• [Problem to work on] Determine how many lines of the material hold the string "Obra" and reply with only that number.
────────
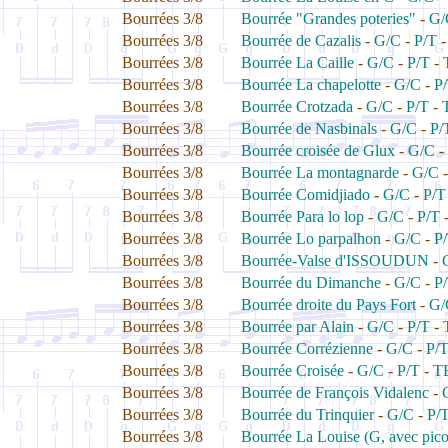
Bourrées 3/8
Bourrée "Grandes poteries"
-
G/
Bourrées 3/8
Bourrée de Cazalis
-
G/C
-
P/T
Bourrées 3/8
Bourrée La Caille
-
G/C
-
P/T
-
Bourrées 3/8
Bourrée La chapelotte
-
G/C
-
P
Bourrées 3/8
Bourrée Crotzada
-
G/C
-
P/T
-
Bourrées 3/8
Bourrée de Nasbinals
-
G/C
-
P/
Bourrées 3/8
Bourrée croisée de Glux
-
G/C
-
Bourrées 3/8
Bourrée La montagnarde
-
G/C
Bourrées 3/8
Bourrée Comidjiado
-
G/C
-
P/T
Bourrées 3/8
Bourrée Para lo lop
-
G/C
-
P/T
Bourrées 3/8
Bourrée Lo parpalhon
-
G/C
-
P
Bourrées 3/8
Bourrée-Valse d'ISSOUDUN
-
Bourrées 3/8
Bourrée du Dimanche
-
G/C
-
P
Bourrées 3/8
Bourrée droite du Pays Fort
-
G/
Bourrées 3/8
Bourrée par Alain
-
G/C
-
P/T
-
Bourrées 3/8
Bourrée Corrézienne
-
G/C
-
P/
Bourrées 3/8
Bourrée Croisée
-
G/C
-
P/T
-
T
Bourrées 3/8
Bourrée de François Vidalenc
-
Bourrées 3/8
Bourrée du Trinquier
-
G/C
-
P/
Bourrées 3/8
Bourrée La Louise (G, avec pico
────────
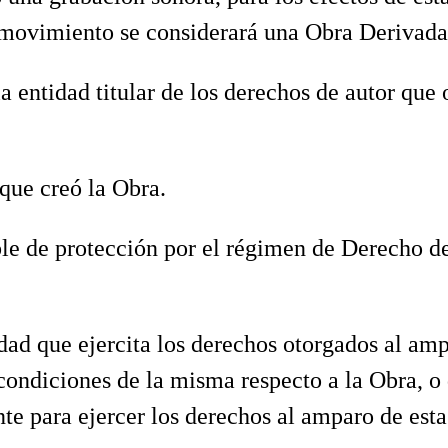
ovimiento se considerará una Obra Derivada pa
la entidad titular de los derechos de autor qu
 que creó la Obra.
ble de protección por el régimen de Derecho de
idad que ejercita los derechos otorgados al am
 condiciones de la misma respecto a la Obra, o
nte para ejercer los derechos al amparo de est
────────
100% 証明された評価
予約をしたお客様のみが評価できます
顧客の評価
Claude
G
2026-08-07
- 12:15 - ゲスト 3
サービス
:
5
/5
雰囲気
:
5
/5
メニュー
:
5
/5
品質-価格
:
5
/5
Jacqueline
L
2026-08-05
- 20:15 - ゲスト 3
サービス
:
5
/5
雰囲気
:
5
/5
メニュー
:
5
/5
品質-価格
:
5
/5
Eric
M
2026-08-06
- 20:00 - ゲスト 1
────────
• [Written reply] 3